# TJ again?! how would you feel??



## shingyau (Jan 13, 2003)

TJ, I'm have nothing against you personally but how would you feel if people took your work and passed it off as their own?

Your review on Mortal Kombat: DA is the same as the one on www.n-philes.com

I haven't checked your other reviews, but if you do take from other places, no one would think anything less of you if you just mentioned where you got it from because it simply isn't fair otherwise.

I don't use GBAtemp for news, I use here for games discussion. I read a lot of games reviews and remember them, and I'm sure I'm not the only one. If you continue doing this people will notice.


----------



## Alexander (Jan 13, 2003)

We toke action about this thing..
i'm going probably to delete that review, and any all of you find plagiarist, but i think you won't find any dated later than 12 jan.


----------



## shaunj66 (Jan 13, 2003)

I also just seen that his Super Street Fighter: Turbo Revival is IDENTICAL to the review here....

http://nin.vgf.com/reviews/ssf2tr/







EDIT...

ALSO HIS SMA3 review is identical to that of N-Philes!


----------



## Angelical_1 (Jan 13, 2003)

That's a real same T J .. I was impressed with one of your reviews so much I private messaged you to say well done.

I am somewhat disappointed you haven't made reference to quotes you may have referenced from. 

Nuff said 
	

	
	
		
		

		
		
	


	




Angelical_1

(PS.. Thank-you shingyau for your observation !)


----------



## shaunj66 (Jan 13, 2003)

QUOTE(Angelical_1 @ Jan 13 2003 said:


> That's a real same T J .. I was impressed with one of your reviews so much I private messaged you to say well done.

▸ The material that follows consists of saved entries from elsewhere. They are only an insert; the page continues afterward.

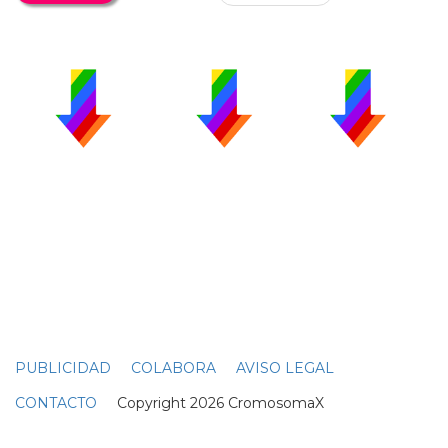
PUBLICIDAD
COLABORA
AVISO LEGAL
CONTACTO
Copyright 2026 CromosomaX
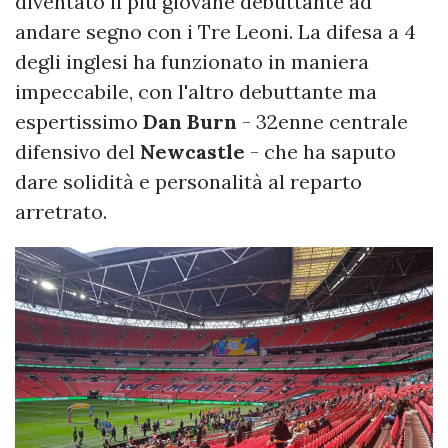
diventato il più giovane debuttante ad
andare segno con i Tre Leoni. La difesa a 4
degli inglesi ha funzionato in maniera
impeccabile, con l'altro debuttante ma
espertissimo
Dan Burn
- 32enne centrale
difensivo del
Newcastle
- che ha saputo
dare solidità e personalità al reparto
arretrato.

I feel exactly the same, I also PM'ed him to say congratulations and asked him if it was all his own work. He said yes.


----------



## Angelical_1 (Jan 13, 2003)

Shaunj66, I certainly feel a review of position needs to be looked at.

T J .. I would suggest you private message either, one of the admin, or alexander .. you might have reason for you actions .. and if so, they would be the persons to whom you should speak.


----------



## neocat (Jan 13, 2003)

I DON'T BELIEVE IT!
I even gave him a text so that he could improve his reviews and he said yes thank you i'll improve the way i make them...

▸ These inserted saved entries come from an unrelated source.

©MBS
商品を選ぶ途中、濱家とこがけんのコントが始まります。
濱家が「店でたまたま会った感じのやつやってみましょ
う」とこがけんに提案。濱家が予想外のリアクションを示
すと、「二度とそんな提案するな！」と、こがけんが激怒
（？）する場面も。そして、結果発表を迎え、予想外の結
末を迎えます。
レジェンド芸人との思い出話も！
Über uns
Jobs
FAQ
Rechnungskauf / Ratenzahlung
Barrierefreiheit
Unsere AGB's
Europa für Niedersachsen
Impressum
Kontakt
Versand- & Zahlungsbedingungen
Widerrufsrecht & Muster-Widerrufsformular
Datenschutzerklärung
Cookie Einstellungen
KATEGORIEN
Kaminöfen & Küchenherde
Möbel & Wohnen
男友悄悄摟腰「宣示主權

DAMN IT! I dont believe i fell for it again


----------



## ShadowXP (Jan 13, 2003)

Why? Why did you do this? Someone better check his other reviews.


----------



## KyleRXZero (Jan 13, 2003)

I'm sure the real authors of the reviews would love to hear about this.


----------



## EvilMegaManX (Jan 13, 2003)

i am telling u he taking people work for his own i tell u if he do it aging, kick him out of the gbatemp magazine. u cant take people hard work and put it for your self that not right to do. u better do the right thing tj


----------



## dice (Jan 13, 2003)

I wonder what TJ has to say for himself.
I do find it a little hard to believe though


----------



## Alexander (Jan 13, 2003)

ok guys i think this is enough he made a mistake.. that's all, it won't be happen againn.. i'll close this topic cause umiliation ain't a fair thing.. for any other plagiarism PM me or kivan thanks


----------



## D2_ (Jan 13, 2003)

We really need a gbatemp editor.


----------



## kutabare (Jan 13, 2003)

Makes you wonder whether the review he submitted to get the 'job' was his own work.


----------



## neocat (Jan 13, 2003)

Cmon stop it!
he already said he wouldnt do it again


----------



## dice (Jan 13, 2003)

Yeah end this topic now.


----------